** WHAT YOU ARE ASKED TO DO **
If a line of the records contains the word "Пиранья", list it.

(Transcribed page contents)
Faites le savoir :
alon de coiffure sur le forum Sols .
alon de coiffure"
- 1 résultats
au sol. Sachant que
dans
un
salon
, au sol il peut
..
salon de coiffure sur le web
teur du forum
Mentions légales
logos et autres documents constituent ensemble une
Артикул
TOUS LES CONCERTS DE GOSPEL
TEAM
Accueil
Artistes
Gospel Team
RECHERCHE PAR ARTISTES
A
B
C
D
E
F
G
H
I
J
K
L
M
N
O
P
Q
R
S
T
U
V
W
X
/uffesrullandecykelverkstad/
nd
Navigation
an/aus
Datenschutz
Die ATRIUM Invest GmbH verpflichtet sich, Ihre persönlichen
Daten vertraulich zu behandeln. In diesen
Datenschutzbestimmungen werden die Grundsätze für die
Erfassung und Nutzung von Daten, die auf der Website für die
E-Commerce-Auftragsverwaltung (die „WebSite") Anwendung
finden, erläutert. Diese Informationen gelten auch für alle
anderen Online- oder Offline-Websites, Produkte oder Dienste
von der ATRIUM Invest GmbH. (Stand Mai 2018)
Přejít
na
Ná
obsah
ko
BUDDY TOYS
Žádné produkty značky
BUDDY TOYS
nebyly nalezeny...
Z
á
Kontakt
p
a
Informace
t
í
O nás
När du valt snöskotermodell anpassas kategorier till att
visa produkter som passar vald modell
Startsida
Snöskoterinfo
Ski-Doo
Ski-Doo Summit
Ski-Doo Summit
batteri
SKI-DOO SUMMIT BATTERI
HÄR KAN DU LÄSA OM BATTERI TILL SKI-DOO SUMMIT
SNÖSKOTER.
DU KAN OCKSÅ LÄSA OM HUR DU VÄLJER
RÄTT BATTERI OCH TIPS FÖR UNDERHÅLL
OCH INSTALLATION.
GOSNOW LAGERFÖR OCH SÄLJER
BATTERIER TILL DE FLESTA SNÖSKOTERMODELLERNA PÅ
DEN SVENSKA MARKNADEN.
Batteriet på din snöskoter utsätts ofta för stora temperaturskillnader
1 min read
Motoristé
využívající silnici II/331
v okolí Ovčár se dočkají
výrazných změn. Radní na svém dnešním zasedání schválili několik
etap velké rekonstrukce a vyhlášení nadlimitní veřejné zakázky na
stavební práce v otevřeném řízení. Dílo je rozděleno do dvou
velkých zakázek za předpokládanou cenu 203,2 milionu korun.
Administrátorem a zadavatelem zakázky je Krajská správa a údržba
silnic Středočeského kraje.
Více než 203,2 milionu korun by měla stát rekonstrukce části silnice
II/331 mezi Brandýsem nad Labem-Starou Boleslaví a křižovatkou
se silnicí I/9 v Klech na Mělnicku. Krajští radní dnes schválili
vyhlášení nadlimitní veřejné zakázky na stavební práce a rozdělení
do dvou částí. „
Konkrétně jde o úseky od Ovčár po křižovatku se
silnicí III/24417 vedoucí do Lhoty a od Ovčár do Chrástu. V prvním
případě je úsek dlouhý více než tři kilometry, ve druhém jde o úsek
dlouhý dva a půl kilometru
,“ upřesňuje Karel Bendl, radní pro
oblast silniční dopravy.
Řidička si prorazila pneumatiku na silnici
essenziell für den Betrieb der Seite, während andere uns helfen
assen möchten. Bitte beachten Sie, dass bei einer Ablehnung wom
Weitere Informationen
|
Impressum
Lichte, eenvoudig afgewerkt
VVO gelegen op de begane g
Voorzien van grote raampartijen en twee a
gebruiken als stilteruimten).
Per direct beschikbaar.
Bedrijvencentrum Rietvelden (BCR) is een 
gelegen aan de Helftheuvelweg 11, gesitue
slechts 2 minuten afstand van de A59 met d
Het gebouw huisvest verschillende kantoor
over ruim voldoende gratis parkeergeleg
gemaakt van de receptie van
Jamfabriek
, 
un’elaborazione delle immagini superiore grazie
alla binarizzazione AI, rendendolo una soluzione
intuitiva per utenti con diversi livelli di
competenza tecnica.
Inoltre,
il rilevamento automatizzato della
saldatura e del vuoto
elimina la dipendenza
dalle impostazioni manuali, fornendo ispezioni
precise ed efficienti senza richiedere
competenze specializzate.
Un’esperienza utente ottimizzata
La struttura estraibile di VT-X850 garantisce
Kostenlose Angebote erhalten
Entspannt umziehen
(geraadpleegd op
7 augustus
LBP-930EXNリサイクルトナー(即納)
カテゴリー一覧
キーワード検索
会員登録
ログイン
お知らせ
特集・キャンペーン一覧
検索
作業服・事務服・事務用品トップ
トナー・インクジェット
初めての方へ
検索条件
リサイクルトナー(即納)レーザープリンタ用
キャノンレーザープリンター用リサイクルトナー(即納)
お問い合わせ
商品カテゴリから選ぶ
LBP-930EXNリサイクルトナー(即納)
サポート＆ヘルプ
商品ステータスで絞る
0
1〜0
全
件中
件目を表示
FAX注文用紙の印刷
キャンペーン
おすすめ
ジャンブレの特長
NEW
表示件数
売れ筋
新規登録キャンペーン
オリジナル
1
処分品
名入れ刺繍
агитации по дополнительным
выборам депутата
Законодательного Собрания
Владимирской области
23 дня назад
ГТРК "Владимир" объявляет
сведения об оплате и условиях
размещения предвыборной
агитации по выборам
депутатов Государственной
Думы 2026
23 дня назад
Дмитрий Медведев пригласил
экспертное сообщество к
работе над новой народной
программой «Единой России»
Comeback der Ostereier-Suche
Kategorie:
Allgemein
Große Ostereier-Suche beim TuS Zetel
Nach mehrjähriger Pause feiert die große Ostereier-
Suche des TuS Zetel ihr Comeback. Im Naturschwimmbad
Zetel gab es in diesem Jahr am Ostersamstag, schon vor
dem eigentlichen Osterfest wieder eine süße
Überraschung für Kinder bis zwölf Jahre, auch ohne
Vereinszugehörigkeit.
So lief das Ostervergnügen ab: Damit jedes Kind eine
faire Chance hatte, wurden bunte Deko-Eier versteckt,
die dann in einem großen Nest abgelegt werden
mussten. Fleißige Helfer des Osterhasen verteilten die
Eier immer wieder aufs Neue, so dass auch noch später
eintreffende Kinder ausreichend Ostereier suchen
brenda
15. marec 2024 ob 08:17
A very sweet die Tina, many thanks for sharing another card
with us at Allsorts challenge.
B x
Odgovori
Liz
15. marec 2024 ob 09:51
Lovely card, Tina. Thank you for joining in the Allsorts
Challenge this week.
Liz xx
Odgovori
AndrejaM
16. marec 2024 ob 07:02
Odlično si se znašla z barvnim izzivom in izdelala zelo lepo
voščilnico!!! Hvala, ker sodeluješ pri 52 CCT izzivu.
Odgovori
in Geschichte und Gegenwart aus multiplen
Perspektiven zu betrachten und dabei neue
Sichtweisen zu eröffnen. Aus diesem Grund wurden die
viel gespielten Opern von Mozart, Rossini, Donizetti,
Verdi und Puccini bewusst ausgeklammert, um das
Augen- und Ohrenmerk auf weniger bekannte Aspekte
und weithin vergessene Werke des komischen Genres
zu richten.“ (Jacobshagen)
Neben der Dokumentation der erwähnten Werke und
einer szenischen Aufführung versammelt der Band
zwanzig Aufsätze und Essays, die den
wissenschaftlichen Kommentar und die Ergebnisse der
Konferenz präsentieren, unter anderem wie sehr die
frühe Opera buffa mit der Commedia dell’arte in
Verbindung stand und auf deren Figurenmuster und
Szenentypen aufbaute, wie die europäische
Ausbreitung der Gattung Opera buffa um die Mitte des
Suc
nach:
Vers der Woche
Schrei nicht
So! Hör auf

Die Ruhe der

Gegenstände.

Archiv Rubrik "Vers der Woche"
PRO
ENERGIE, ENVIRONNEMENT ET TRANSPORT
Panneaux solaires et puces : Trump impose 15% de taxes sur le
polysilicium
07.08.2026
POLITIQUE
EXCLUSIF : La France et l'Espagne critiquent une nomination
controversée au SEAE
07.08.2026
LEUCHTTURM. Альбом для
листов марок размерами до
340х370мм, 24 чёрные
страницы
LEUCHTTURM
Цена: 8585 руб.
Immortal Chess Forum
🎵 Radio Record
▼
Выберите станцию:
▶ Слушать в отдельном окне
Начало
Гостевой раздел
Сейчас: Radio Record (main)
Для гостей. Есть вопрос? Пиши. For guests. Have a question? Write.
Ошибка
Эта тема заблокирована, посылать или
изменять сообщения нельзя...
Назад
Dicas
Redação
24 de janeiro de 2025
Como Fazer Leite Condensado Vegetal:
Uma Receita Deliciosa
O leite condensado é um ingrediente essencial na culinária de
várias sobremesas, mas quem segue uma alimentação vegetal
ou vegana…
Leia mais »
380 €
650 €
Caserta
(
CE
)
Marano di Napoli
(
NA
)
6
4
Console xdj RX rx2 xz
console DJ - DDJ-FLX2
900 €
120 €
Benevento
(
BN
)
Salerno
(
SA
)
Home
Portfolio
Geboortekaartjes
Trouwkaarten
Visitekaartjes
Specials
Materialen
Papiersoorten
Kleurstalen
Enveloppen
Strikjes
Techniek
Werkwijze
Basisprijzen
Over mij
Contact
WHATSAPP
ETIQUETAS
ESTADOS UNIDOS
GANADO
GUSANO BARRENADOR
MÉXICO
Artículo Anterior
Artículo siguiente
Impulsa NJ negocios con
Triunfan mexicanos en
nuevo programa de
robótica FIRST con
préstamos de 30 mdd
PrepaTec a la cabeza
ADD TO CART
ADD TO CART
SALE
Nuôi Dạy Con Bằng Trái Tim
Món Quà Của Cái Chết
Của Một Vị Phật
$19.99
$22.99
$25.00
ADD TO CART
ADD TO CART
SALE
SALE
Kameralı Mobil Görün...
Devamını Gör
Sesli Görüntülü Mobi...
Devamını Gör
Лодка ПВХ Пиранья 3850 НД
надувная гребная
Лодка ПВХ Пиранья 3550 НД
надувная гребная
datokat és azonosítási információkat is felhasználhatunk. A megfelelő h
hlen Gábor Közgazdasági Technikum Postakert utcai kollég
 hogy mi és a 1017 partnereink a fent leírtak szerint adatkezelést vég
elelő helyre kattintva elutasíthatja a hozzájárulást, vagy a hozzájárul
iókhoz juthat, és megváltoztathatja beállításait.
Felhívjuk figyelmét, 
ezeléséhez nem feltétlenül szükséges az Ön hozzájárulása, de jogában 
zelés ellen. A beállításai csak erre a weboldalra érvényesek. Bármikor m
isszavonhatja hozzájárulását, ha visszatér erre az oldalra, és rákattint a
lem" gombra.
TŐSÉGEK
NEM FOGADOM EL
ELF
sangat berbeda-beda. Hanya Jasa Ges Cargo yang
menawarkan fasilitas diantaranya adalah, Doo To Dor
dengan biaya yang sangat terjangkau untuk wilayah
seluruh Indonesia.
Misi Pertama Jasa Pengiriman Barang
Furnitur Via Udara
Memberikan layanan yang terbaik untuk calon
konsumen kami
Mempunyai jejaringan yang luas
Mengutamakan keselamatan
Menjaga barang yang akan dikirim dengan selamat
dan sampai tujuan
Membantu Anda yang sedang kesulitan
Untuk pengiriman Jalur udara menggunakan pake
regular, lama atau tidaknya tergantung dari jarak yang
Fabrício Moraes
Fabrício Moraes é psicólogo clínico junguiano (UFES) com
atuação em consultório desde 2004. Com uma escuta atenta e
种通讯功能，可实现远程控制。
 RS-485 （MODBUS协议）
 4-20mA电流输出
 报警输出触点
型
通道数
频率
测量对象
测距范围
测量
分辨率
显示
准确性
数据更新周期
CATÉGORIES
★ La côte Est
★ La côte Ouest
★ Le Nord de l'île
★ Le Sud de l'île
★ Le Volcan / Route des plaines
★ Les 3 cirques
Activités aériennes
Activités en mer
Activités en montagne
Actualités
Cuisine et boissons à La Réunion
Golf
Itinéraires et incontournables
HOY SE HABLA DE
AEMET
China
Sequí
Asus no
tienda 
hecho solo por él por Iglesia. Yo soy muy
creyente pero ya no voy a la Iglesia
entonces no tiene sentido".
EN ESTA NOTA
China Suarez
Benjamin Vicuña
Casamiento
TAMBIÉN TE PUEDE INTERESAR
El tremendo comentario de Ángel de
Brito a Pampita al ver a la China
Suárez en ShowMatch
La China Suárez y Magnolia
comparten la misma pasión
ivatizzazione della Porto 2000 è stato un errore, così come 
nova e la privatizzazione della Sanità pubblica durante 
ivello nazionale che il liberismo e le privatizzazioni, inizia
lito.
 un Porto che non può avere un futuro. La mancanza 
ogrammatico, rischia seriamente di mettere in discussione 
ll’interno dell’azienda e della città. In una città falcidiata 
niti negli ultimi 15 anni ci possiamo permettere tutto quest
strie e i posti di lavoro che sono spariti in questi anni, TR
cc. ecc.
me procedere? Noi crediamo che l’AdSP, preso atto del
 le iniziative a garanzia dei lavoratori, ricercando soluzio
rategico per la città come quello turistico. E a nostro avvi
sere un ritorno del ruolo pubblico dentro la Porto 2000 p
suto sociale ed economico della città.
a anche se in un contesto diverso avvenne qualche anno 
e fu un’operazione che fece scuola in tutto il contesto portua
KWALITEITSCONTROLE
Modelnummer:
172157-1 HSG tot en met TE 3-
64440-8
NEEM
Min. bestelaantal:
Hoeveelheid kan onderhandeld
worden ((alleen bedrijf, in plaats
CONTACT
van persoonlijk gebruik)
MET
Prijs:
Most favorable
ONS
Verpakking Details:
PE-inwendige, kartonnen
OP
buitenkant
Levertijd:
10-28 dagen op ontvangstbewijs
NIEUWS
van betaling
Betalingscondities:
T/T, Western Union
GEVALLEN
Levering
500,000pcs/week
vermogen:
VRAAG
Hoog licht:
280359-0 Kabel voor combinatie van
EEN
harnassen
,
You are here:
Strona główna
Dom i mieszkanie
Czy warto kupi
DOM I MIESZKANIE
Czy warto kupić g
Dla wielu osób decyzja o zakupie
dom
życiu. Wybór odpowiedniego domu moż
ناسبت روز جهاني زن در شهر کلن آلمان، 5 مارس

** ANSWER BOX **
Лодка ПВХ Пиранья 3850 НД
Лодка ПВХ Пиранья 3550 НД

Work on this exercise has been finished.